Garden Grove can’t finalize any deal with a for-profit developer, to lease and build on 100 acres of rare green space the city owns in a working-class neighborhood, before tighter state land use laws take effect next year, a Los Angeles County Court judge ruled Tuesday morning.

The ruling, by LA Superior Court Judge Mary Strobel, issues a preliminary injunction barring Garden Grove from following through on a proposed agreement with development group McWhinney – which is proposed to lease the Willowick Golf Course over 55 years — until a final ruling is issued in a lawsuit case brought against the city by local activists and residents of the surrounding area organized under Rise Up Willowick.

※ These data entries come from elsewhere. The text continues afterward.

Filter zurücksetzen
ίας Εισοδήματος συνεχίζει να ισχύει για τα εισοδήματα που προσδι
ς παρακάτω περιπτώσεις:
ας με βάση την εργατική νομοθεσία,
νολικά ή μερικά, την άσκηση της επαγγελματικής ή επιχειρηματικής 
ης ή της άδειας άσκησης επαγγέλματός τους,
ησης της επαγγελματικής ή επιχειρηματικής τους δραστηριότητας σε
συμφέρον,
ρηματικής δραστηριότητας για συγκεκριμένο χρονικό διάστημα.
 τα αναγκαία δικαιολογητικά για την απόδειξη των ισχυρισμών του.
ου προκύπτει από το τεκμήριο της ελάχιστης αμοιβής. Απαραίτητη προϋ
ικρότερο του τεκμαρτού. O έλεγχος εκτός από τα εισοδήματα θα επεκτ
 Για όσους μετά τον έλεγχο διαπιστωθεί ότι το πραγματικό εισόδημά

The legal battle over whether the Surplus Land Act – an existing state land use law requiring cities and local agencies to fly surplus land they own past any affordable housing or public use options before handing it off for commercial purposes – applies to the golf course would at least take months, bringing court proceedings well into next year.

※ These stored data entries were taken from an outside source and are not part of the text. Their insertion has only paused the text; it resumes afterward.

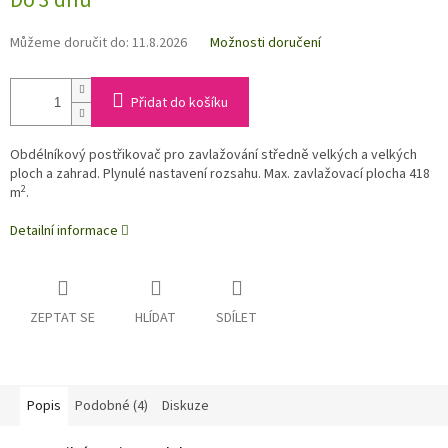
Do 3 dnů
Můžeme doručit do:
11.8.2026
Možnosti doručení
Přidat do košíku
Obdélníkový postřikovač pro zavlažování středně velkých a velkých
ploch a zahrad. Plynulé nastavení rozsahu. Max. zavlažovací plocha 418
2
m
.
Detailní informace
ZEPTAT SE
HLÍDAT
SDÍLET
Popis
Podobné (4)
Diskuze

By then, an amendment to the state law – which goes further in restricting cities from finding exemptions to the land use law and circumventing it – would have already taken effect, possibly tying Garden Grove’s hands on the issue.

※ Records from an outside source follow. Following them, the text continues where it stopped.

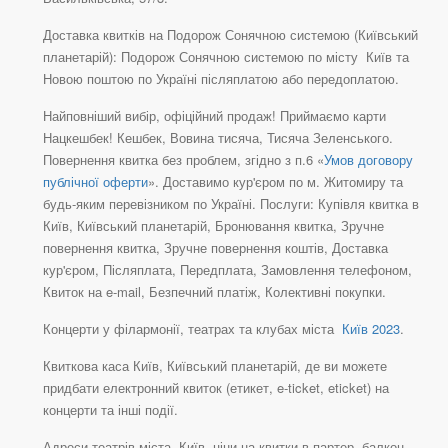
Доставка квитків на Подорож Сонячною системою (Київський
планетарій): Подорож Сонячною системою по місту Київ та
Новою поштою по Україні післяплатою або передоплатою.
Найповніший вибір, офіційний продаж! Приймаємо карти
Нацкешбек! Кешбек, Вовина тисяча, Тисяча Зеленського.
Повернення квитка без проблем, згідно з п.6 «
Умов договору
публічної оферти
». Доставимо кур'єром по м. Житомиру та
будь-яким перевізником по Україні. Послуги: Купівля квитка в
Київ, Київський планетарій, Бронювання квитка, Зручне
повернення квитка, Зручне повернення коштів, Доставка
кур'єром, Післяплата, Передплата, Замовлення телефоном,
Квиток на e-mail, Безпечний платіж, Колективні покупки.
Концерти у філармонії, театрах та клубах міста
Київ 2023
.
Квиткова каса Київ, Київський планетарій, де ви можете
придбати електронний квиток (етикет, e-ticket, eticket) на
концерти та інші події.
Адреси театрів міста Київ, ціни на квитки в партер, балкон,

Garden Grove officials say the current iteration of the state law doesn’t apply to the Willowick Golf Course because the city hasn’t determined the site doesn’t have a local agency use, but have previously indicated that new parts of the law effective next year – which expand the requirements for cities to define and determine surplus land — could compel them to apply the Surplus Land Act to the golf course.

Rise Up Willowick activists have for a year argued any commercial developments on the golf course would drive gentrification by pricing generations of working-class families out of the area.

But the City Council, after months of secretly combing through development proposals, has been negotiating with McWhinney to lease the site despite protests by local activists who say the city has shrouded the golf course’s future in secrecy and has all but shut out the public from a seat at the negotiating table.

The ruling comes just a few hours before the Garden Grove City Council is set to vote on a development agreement with McWhinney, which has been a major donor to city council members over the last several election cycles, at their meeting scheduled for this evening.

Strobel at the Tuesday hearing clarified for the city’s attorneys that the Council can still approve the development agreement with McWhinney, as long as it’s not “consummated” or finalized before a final court ruling.

Attorneys for Garden Grove were accompanied by Santa Ana’s Assistant City Attorney, John Funk. Santa Ana doesn’t legally own the golf course and has maintained they’re not a direct party to the lawsuit despite jointly authorizing a request for developer bids for the site with Garden Grove in January.